EMPLOYEE PERSPECTIVES

Not Going to Shanghai

May 4, 2021

father and son enjoying each other's company and smiling for the camera father and son enjoying each other's company and smiling for the camera

By Jim Lin, EVP, Executive Director, Digital

When I was a kid, my favorite baseball player was Fred Lynn. I couldn’t recite his stats, or give you any rational reason why his baseball card was my favorite in my collection. But his last name sounded just like mine, and as a Chinese-American kid growing up in suburban Boston, that was the closest thing to validation that I belonged. When you have nothing else, you’ll settle for a homonym.

No one on TV or movies looked like me, no athletes had my actual name on their jerseys, and no one shredding on a guitar ever had to take their shoes off when entering their home. Though I was born here, belonging here was something that didn’t come with my birth certificate. I had to earn it, prove it. I had to prove it by never speaking Chinese to my parents in public. I had to prove it by holding my violin case vertically along my leg when walking into school so no one could see it before I stuffed it into my locker. I had to prove it by trying to chuckle along when my sixth grade teacher glared at me and told me to “go back to Shanghai.”

Proving it meant I needed to make people forget that I was the only Chinese kid in the room. I had to take constant mental notes on what was American and aspire to it.
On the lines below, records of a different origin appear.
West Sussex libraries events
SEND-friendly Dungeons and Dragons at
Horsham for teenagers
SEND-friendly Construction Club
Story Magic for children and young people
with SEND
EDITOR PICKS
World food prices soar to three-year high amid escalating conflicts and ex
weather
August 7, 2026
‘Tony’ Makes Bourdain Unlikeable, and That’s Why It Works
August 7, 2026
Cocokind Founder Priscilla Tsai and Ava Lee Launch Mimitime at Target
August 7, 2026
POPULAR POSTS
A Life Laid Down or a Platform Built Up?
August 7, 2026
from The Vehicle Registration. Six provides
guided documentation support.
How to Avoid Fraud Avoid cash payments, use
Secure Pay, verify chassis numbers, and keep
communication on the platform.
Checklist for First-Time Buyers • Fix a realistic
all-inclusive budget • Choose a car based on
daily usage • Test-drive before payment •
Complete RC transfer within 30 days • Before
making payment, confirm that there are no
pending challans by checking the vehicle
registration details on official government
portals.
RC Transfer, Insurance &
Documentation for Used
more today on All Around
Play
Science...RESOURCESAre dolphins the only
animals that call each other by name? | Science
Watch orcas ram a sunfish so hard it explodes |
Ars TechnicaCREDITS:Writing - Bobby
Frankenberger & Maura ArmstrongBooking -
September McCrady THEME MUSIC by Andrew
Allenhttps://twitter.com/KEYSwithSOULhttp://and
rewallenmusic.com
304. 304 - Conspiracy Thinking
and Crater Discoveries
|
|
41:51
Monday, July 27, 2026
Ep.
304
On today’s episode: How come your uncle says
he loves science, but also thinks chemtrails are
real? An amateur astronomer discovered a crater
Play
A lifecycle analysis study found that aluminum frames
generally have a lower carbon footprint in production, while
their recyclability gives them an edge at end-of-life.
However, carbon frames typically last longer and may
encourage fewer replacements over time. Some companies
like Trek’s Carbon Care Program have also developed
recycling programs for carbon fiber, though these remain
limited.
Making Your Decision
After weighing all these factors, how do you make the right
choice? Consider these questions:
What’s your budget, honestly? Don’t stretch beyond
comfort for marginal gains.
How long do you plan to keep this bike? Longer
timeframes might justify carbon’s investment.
You know what’s really hard to do? Aspiring to be like the kids who constantly bully and tease you. But I did it anyway. Belonging is survival. I knew every Asian joke because I learned that telling them before someone else did took their power away. I took note to aspire to own a Harley Davidson because one of my classmates wore a T-shirt that said, “I’d rather push a Harley-Davidson than ride a rice rocket.”

You were probably expecting to read some strong-willed hero stuff about standing up to your bullies and fighting for justice. But there’s a reason why amazing acts of courage stand out: they are the exceptions. For every act of defiance against injustice, there are 100 kids like me coping in their own way, just trying to stay out of the way. These are the mundane, everyday coping mechanisms that so many Asian Americans I’ve known did growing up in America. Am I proud of this? Of course not. But when you’re 12 and no one looks like you in your school, town, or on television, what hope can you draw from?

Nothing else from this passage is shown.